The package in question, named “nodejs_net_server” and downloaded over 1,283 times since February 2019, was last updated seven months ago (version 1.1.2), with its corresponding repository leading to non-existent locations hosted on GitHub.
“It isn’t malicious by itself, but it can be when put into the malicious use context,” ReversingLabs researcher Karlo Zanki said in an analysis shared with The Hacker News. “For instance, this package uses it to perform malicious password stealing and credential exfiltration. Even though this off-the-shelf password recovery tool comes with a graphical user interface, malware authors like to use it as it can also be run from the command line.”
While the first version of the package was published just to test the process of publishing an NPM package, the developer, who went by the name of “chrunlee”, made revisions to implement a remote shell functionality which was improvised over several subsequent versions.

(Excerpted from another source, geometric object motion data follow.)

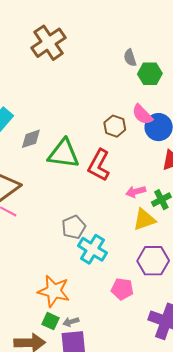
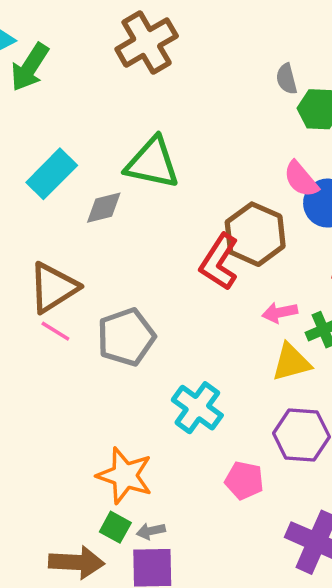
brown hexagon: (115, 126) -> (255, 234), moved, size x1.6
green triangle: (64, 154) -> (152, 163), moved
gray pentagon: (74, 227) -> (126, 337), moved, size x1.4

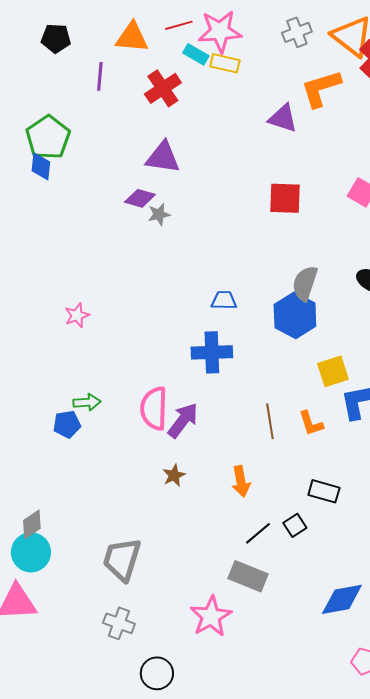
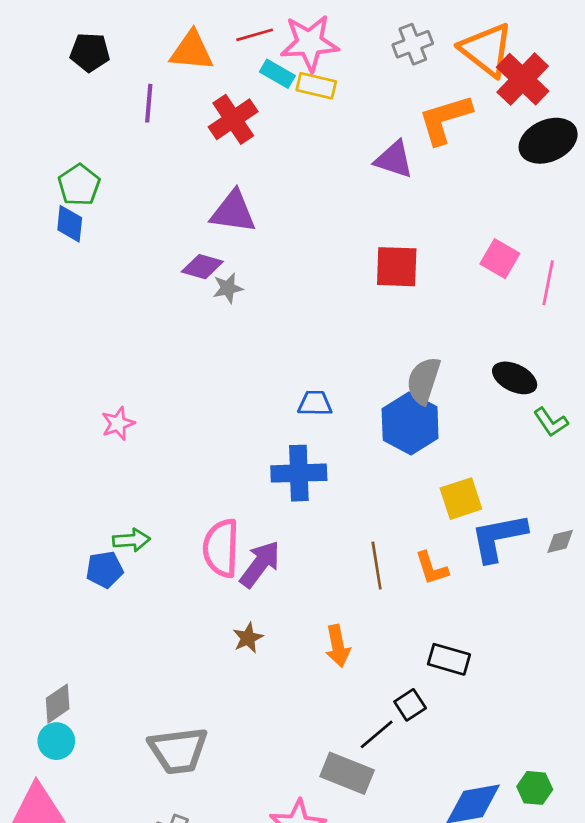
green pentagon: (48, 137) -> (79, 185), size x0.7
black line: (258, 533) -> (377, 734), moved
cyan circle: (31, 552) -> (56, 741), size x0.7
gray trapezoid: (122, 559) -> (178, 750), turned -114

This was followed by the addition of a script that downloaded the ChromePass password-stealing tool hosted on their personal website (“hxxps://chrunlee.cn/a.exe”), only to modify it three weeks later to run TeamViewer remote access software.

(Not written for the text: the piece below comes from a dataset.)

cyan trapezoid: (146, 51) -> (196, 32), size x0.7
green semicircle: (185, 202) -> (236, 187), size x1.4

ReversingLabs said it reported the rogue package to NPM’s security team twice, once on July 2 and again on July 15, but noted that no action has been taken to date to take it down. We have reached out to NPM for further clarification, and we’ll update the story once we hear back.
If anything, the development once again exposes the gaps in relying on third-party code hosted on public package repositories as software supply chain attacks become a popular tactic for threat actors to abuse the trust in interconnected IT software to stage increasingly sophisticated security breaches.
“Growing popularity of software package repositories and their ease of use make them a perfect target,” Zanki said. “When developers reuse existing libraries to implement the needed functionality faster and easier, they rarely make in-depth security assessments before including them into their project.”
“This omission is a result of the overwhelming nature, and the vast quantity, of potential security issues found in third-party code. Hence in general, packages are quickly installed to validate whether they solve the problem and, if they don’t, move on to the alternative. This is a dangerous practice, and it can lead to incidental installation of malicious software,” Zanki added.